Oui, le carnaval trinidadien a été commercialisé – ou « brésilienisé », comme on dit localement – avec trop d’argent et de butin impliqués. Mais comme me l’a dit Che Lovelace, un jeune artiste, le carnaval « ne peut pas revenir en arrière, il doit aller de l’avant ». L’argent permet de soutenir des centaines d’artistes, de musiciens et d’entrepreneurs trinidadiens et, dit-il, « contribue à faire tourner l’économie et à créer des emplois. » À Trinidad, la commercialisation n’est pas la mort du carnaval, mais fait partie de la façon dont il se perpétue.
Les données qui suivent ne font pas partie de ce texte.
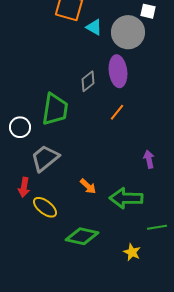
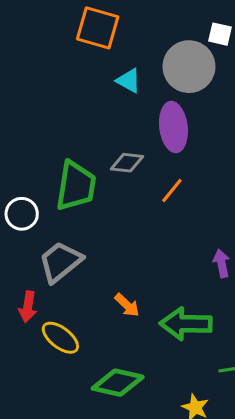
cyan triangle: (94, 27) -> (129, 81), moved
gray diamond: (88, 81) -> (127, 163), moved, turned 45

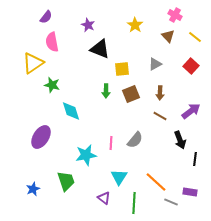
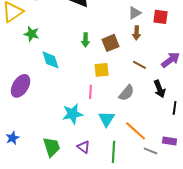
red square: (191, 66) -> (161, 17), moved, turned -35
yellow square: (122, 69) -> (102, 70), moved
brown arrow: (160, 93) -> (137, 33), moved
gray semicircle: (135, 140) -> (127, 93), moved
cyan star: (86, 155) -> (73, 114), moved
cyan triangle: (119, 177) -> (107, 119), moved
green trapezoid: (66, 181) -> (52, 147), moved

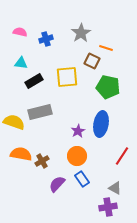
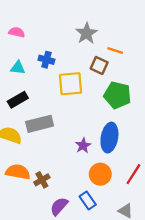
blue cross: (46, 39) -> (46, 60), moved, turned 32
black rectangle: (34, 81) -> (18, 100), moved
orange circle: (77, 156) -> (100, 174), moved

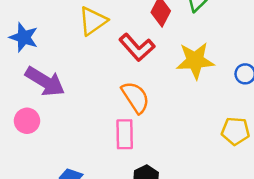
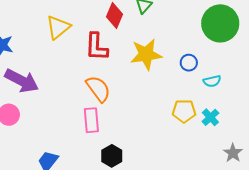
red L-shape: (137, 47) -> (97, 47), turned 48

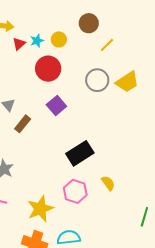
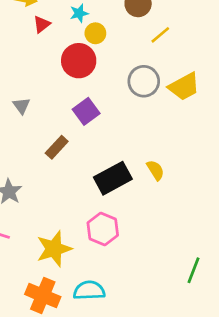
yellow circle: (59, 39) -> (95, 33), moved
cyan star: (37, 41) -> (79, 13), moved
brown rectangle: (23, 124) -> (57, 147), moved
yellow semicircle: (108, 183) -> (155, 170), moved

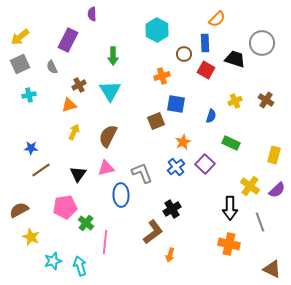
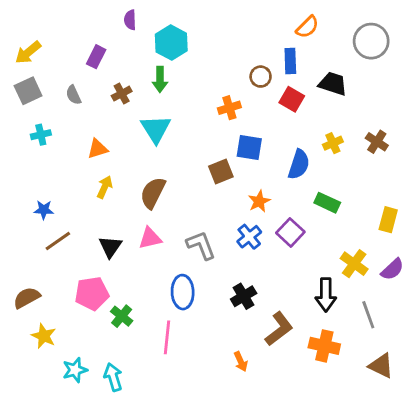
cyan hexagon: (157, 30) -> (171, 43), moved
purple rectangle: (68, 40) -> (96, 57), size x0.7
gray circle: (262, 43) -> (371, 41), moved
brown cross: (79, 85) -> (122, 94), moved
blue semicircle: (211, 116) -> (299, 164), size x1.5
blue ellipse: (121, 195) -> (183, 292), moved
brown L-shape: (153, 232) -> (279, 329), moved
pink line: (105, 242) -> (167, 337), moved
orange arrow: (170, 255) -> (241, 361), turned -40
brown triangle: (272, 269) -> (381, 366), moved

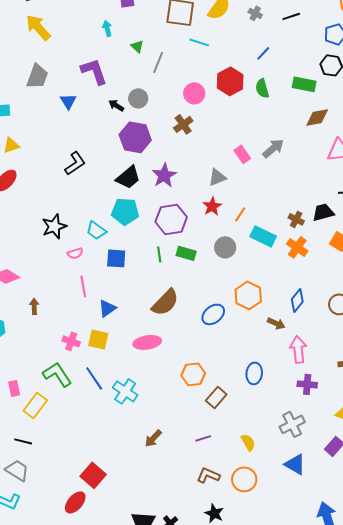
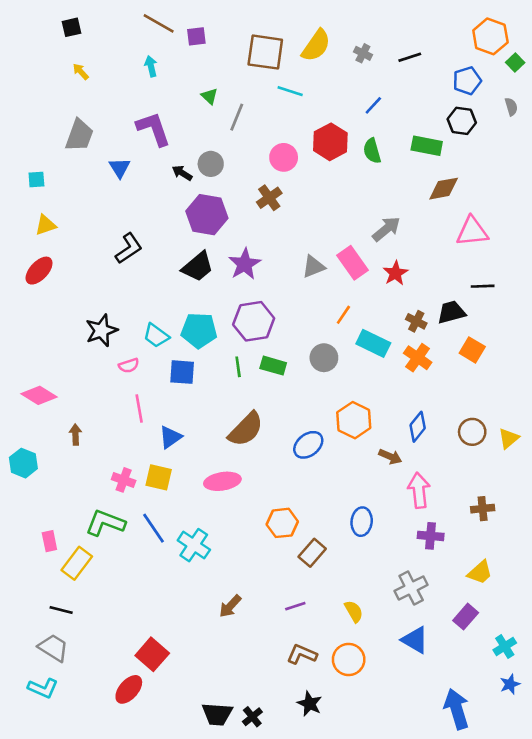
yellow arrow: (38, 27) -> (81, 72), size x0.5
cyan arrow: (107, 28) -> (151, 66), moved
pink rectangle: (242, 154) -> (353, 263), moved, size x1.4
red star: (212, 206) -> (395, 273), moved
cyan pentagon: (125, 211) -> (199, 330), moved
green L-shape: (57, 374) -> (105, 523), turned -36

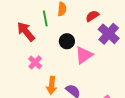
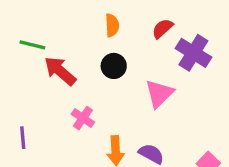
green line: (45, 18) -> (32, 45), moved, turned -56
black circle: (67, 41) -> (114, 66), moved

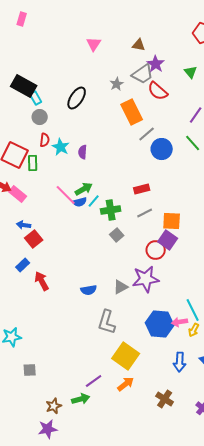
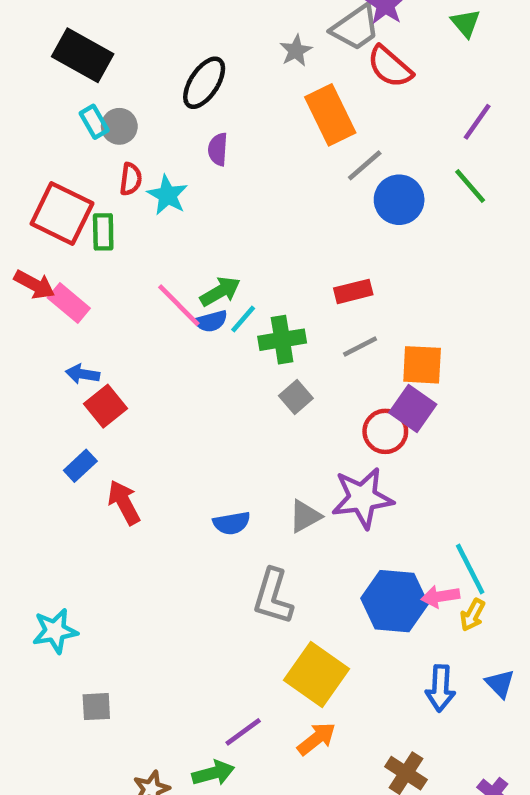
cyan rectangle: (36, 98) -> (94, 122), moved
purple semicircle: (83, 152) -> (218, 149), moved

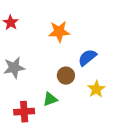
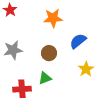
brown circle: (66, 76) -> (49, 53), moved

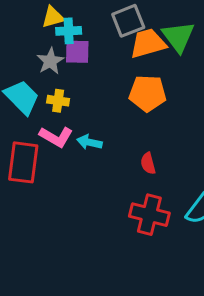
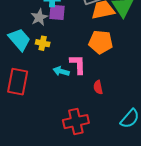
pink L-shape: (56, 137) -> (78, 64), moved, turned -125
red cross: (149, 215) -> (76, 122), moved, turned -30

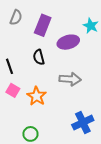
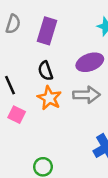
purple ellipse: (68, 42) -> (90, 62), moved
orange star: (37, 96) -> (49, 98), moved

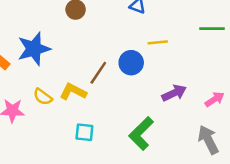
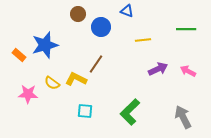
blue circle: (131, 63) -> (101, 27), moved
purple arrow: (174, 93) -> (158, 69), moved
pink arrow: (215, 99) -> (188, 71), moved, turned -119

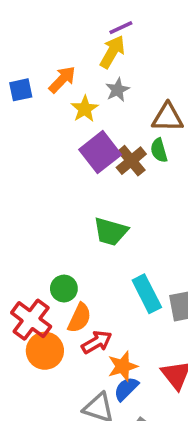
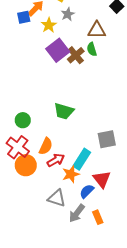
blue square: (21, 90) -> (24, 17), moved
green trapezoid: (111, 232) -> (64, 111), moved
green circle: (64, 289) -> (23, 120), moved
cyan rectangle: (147, 294) -> (82, 159), moved, turned 60
blue semicircle: (126, 389) -> (87, 191), moved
Carte de pointage pour le carnaval 2008 : dans une victoire pour les diables persistants de Trinidad, un décompte préliminaire des corps est arrivé à 5 morts et 20 autres poignardés ou abattus. Mais dans un triomphe pour l’art et la pertinence sociale, le titre de meilleur groupe mas est allé au groupe MacFarlane avec le thème apocalyptique « Earth » : Cris de désespoir, ailes de l’espoir ». Son appel au renouvellement de la planète et ses costumes imposants et avant-gardistes – des structures géantes tirées par le porteur et enveloppées de fumée colorée – ont volé le spectacle.
Barbara Ehrenreich a écrit plus de 15 livres.
Le livre du photographe Alex Smailes, Trinidad et Tobago, est paru en 2006.